# Work instruction
Extract from the entries below, exactly as given, only the lines from the line containing "Conoce más sobre" to the line containing "Related posts", both lines included.

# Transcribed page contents

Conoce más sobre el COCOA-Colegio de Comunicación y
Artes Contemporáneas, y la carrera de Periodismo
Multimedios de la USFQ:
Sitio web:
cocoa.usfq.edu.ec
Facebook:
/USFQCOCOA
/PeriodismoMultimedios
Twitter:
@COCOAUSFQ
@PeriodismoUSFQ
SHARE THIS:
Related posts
==
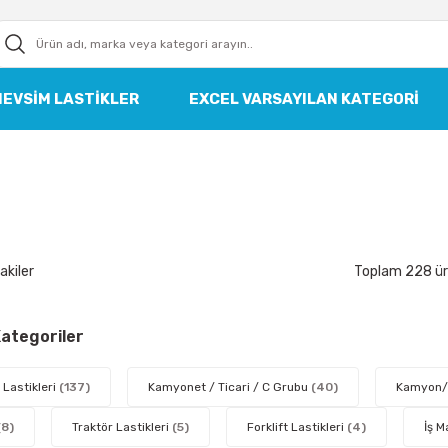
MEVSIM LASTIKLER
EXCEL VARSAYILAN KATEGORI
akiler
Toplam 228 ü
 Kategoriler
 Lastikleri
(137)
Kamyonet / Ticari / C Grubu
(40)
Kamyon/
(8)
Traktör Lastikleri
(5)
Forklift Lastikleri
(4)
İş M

# Exercise output
Conoce más sobre el COCOA-Colegio de Comunicación y
Artes Contemporáneas, y la carrera de Periodismo
Multimedios de la USFQ:
Sitio web:
cocoa.usfq.edu.ec
Facebook:
/USFQCOCOA
/PeriodismoMultimedios
Twitter:
@COCOAUSFQ
@PeriodismoUSFQ
SHARE THIS:
Related posts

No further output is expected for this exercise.